Messages do not reach the recipient in cluster

After some testing i start to prodaction use of our cluster. About 500 users distributed by three nodes and it work. But some users dont see other users online in their roster. Messages dont delivers to recipient. I think it is because users connected to other nodes of cluster, and nodes not connecting properly with each other.

Maybe exist some way to view which node serve user session now?

Environment: 3 Openfire 3.8.2 node, HAProxy node, MySQL database node. Centos 5.9 operation system on all of this and 1.7.0_17 Oracle Corporation – Java HotSpot™ 64-Bit Server VM as Java VM for Openfire all in Hyper-V on different hosts.

Are you running Coherence or Hazelcast for clustering? Does the Server->Server Manager->Clustering page show the same nodes present on all three instances (e.g. log into each of them one at a time).

I don’t believe there is an easy way without OF to identify which node a user is connected to, however if you look in the session list and get their IP address you can do a 'netstat -nt | grep ’ on each node to find the TCP connection.

Are you running Coherence or Hazelcast for clustering? Does the Server->Server Manager->Clustering page show the same nodes present on all three instances (e.g. log into each of them one at a time).

Hazelcast. All nodes exist and work.

I don’t believe there is an easy way without OF to identify which node a user is connected to, however if you look in the session list and get their IP address you can do a ‘netstat -nt | grep ’ on each node to find the TCP connection.

On Openfire node it shows connection Balancer <=> Node.
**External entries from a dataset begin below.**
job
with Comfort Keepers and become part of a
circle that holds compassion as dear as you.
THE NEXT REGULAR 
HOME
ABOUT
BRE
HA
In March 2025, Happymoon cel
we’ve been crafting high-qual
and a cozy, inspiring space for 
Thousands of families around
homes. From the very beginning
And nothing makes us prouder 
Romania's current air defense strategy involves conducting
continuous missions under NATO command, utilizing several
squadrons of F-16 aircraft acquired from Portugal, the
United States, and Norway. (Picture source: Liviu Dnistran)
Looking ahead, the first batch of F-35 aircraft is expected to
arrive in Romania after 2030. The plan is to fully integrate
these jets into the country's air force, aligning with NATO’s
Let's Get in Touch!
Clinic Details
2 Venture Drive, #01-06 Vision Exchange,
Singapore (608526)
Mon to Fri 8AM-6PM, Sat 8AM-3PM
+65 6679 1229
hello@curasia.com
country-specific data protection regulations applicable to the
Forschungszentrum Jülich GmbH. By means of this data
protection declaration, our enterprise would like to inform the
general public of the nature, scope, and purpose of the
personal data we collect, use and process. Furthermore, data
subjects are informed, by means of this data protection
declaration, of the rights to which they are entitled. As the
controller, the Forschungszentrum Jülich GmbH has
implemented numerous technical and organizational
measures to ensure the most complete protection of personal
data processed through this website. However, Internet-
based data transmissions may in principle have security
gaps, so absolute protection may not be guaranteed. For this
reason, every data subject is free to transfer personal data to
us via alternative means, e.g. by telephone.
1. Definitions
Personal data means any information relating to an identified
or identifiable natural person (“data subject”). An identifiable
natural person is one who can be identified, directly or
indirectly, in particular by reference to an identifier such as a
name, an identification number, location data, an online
On HAProxy it show connection between Balancer <=> Clients. Maybe exists some ways to view HAProxy connection on both sides, but i dont know it.

So yesterday i turn off all cluster nodes and balancer, copy one node on new virtual machine, start here and disable cluster at all.

Today it seems work better. But some message received by recipient after minutes delay.

You can see i wrote at 10:07, and message received only at 10:20. It took 13 minutes! But it came…

(10:07) xxx: нет такой почты

(10:19) xxx: точно не пришло?

(10:19) yyy: да

(10:20) xxx: если сообщения не приходят это плохо ведь

(10:20) yyy: (10:20) xxx: нет такой почты

(10:20) yyy: вот приишло)))

(10:20) yyy: тока что

(10:20) yyy: застряло

(10:21) yyy: или ты тока что написал?

(10:21) xxx: (10:07) xxx: нет такой почты

Also our configuration includes ActiveDirectory integraion and ~500 users online at same time with shared roster.

I took a look at this and determined there is not a simple way to identify the cluster node for a given session in the admin console (this information is private to the routing component). However, I believe we can update the session list to identify which sessions are “local” and which are “remote” relative to the Openfire instance that is running the admin console. This would be of some assistance when troubleshooting message delivery issues in a cluster configuration.

I have opened OF-660 to track this item.